David, I have a question regarding the retailer platform income. This year's NOI was approximately $116 million, compared to $195 million last year. Is this some of the volatility you mentioned? I'm also curious about what factors contributed to this difference. Additionally, you mentioned that value brands in your retailer platform are facing challenges, while other brands are performing well. Could you provide more insight on that?

DS
David SimonChairman, CEO and President

Yes, Alex, the quarterly figure was $0.19. While we could dive deeper into that, it's important to note that we have no cash investments in these businesses. I want to provide some context. For instance, SPARC, Nautica, Brooks Brothers, and Lucky all performed well, exceeding budget expectations. Eddie Bauer also did better than anticipated. The only areas where we noticed some weakness were in the team market at Arrow, the fast fashion business in F21, and a bit in JCPenney. Additionally, as we mentioned at the start of the year, we faced significant integration costs at SPARC related to the Reebok transaction, which affected the second quarter.

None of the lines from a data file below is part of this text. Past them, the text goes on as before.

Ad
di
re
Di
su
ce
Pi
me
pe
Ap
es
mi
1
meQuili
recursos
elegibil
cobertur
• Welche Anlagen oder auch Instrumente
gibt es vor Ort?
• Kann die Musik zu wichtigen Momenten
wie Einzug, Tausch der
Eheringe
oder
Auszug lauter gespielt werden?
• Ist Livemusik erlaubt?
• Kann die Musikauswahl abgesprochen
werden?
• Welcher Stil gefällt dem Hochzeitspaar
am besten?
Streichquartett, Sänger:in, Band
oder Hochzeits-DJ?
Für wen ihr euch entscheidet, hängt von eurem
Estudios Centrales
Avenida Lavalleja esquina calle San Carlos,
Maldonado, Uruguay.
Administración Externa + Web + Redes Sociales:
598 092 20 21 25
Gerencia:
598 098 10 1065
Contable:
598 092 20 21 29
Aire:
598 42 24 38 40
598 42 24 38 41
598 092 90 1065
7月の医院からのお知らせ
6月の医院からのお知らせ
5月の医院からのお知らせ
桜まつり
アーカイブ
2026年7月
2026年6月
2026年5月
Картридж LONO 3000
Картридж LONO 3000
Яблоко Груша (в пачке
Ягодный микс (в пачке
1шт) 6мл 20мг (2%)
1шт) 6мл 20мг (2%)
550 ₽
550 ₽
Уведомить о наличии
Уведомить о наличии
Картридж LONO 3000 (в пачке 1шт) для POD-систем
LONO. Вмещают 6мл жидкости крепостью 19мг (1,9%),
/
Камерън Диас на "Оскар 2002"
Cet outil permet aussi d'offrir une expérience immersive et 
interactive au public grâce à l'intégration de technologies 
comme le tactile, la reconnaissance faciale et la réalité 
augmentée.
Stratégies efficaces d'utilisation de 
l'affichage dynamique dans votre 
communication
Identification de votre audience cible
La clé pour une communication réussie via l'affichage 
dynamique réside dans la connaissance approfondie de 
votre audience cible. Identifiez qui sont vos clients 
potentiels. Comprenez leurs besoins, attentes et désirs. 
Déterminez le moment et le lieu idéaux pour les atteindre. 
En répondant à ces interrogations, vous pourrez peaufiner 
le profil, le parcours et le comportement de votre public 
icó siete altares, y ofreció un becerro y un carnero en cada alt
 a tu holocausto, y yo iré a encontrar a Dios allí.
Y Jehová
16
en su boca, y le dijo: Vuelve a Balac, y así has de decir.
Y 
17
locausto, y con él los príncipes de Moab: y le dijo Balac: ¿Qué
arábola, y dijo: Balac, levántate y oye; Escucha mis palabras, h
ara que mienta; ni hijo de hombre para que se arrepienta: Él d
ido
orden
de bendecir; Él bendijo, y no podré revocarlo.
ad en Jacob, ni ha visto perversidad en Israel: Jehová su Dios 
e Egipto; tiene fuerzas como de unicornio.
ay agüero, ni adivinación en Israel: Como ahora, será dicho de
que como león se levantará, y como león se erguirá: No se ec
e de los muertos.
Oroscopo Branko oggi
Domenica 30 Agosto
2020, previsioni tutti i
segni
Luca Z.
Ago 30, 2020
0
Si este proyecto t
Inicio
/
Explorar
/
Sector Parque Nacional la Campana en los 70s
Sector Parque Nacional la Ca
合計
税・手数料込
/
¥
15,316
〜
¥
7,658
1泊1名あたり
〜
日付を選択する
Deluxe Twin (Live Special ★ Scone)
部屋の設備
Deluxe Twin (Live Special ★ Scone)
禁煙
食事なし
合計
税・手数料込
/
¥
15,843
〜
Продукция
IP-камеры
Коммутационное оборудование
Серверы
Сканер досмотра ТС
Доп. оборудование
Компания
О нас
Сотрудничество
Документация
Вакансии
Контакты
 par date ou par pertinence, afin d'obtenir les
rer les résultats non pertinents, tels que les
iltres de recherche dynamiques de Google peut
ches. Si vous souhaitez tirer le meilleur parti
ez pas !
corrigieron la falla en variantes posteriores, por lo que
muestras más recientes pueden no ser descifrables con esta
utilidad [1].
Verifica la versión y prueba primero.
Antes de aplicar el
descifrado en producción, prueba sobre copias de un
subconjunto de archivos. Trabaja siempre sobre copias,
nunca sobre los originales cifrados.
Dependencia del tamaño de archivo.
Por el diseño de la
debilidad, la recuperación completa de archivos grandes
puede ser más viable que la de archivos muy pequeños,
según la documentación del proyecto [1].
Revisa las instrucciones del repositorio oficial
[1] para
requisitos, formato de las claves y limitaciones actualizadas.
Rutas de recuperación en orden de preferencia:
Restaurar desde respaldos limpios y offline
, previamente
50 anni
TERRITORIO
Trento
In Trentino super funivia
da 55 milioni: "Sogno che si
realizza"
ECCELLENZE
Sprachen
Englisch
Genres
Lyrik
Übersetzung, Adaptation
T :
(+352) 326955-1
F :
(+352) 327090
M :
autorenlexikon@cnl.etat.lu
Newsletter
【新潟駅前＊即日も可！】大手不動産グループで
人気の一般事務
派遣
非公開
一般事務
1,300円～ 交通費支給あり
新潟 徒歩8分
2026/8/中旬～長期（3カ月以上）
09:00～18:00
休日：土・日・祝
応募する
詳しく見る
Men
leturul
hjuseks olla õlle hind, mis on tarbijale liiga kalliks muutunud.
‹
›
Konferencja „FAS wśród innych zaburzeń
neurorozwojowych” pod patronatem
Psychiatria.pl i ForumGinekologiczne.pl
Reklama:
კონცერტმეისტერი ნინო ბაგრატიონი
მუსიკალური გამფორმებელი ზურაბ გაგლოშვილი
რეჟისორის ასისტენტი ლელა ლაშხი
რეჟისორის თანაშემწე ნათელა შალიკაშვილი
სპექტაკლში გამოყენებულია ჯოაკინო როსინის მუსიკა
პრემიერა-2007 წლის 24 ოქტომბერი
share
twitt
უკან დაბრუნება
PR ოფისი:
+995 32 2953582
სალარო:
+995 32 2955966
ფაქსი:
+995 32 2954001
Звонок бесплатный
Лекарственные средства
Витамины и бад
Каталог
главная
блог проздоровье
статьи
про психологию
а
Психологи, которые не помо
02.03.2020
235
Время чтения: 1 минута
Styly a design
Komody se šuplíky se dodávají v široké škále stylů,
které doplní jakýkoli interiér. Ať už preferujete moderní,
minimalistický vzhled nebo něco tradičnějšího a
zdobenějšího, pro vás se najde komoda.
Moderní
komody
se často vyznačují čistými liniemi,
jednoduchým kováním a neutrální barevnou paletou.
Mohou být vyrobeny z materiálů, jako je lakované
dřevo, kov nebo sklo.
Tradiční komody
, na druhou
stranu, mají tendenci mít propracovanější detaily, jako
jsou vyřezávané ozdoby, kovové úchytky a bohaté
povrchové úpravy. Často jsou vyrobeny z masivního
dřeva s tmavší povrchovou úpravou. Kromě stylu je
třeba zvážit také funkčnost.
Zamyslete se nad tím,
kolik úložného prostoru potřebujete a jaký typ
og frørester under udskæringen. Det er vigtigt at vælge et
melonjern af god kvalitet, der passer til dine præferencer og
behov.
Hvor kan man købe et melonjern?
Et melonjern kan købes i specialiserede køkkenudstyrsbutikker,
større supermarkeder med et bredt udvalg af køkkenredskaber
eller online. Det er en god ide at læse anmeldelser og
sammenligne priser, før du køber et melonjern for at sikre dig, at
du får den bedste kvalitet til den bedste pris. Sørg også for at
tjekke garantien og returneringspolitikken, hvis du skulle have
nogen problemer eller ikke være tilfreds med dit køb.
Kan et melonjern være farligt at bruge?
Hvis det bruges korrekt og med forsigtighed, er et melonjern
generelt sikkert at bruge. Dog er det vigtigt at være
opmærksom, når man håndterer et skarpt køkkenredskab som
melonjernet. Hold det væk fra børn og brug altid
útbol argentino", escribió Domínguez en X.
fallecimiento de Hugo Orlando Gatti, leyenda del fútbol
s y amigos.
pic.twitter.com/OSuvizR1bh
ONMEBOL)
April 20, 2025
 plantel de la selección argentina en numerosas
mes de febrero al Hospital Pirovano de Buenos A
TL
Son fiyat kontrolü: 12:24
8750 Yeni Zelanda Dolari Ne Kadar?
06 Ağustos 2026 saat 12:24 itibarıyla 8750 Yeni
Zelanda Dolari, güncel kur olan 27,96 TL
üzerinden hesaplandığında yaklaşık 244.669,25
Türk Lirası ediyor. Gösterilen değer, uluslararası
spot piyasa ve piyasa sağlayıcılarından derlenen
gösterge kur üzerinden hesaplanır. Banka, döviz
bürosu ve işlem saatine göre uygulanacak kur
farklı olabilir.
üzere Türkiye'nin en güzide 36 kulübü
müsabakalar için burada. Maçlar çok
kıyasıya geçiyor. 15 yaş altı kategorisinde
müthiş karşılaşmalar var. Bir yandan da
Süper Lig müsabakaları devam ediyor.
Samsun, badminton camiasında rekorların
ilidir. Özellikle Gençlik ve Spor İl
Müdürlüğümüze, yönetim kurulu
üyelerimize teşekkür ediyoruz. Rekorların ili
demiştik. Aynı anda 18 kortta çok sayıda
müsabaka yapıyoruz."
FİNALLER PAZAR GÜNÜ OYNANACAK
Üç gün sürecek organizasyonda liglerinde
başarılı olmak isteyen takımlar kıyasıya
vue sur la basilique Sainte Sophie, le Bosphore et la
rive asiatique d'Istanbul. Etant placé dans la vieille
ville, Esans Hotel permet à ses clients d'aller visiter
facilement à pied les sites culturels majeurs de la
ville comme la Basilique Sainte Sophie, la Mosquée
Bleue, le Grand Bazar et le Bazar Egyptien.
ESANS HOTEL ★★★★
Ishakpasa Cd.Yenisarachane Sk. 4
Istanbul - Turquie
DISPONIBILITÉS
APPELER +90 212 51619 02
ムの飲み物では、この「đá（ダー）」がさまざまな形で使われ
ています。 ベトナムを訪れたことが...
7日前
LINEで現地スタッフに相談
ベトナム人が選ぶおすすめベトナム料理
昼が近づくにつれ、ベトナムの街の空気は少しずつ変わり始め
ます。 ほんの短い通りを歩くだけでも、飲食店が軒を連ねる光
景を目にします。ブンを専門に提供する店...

We also experienced a management change in F21, which we believe will yield positive results. This change occurred early in the year, along with our new CEO at JCPenney, which also took place last year. Overall, we're in a strong position and are confident in our retail strategy. There will be fluctuations - $0.19 added to $2.96 is the arithmetic involved with no cash investment, just to clarify. I think that covers your question, but I'm open to discussing anything further that you'd like. So, Alex, feel free to ask what else you have.

AG
Alexander GoldfarbAnalyst

Well then, I'll ask you one other question. You guys are always financially savvy and you buy back stock. I'm imagining that buying back debt is not attractive just given where your outstanding debt coupons are or has the disruptions in the debt markets given you opportunity to buy certain pieces of paper?

DS
David SimonChairman, CEO and President

The reason we have lower interest expense is because we unencumbered assets, which gives us flexibility. Unlike some others, we don't prefer the mortgage market. We simply write a check, and that’s why our interest expense is lower compared to last year. I calculated the quarterly comparison because we can write a check and just unencumber it.

BM
Brian McDadeChief Financial Officer

At a lower cost.

DS
David SimonChairman, CEO and President

At a lower cost. So we look at that all the time. And that may not be buying debt back, but it's more or less the same thing. It ends in the same result.

Operator

Our next question is from Steve Sakwa with Evercore ISI. Please proceed with your question.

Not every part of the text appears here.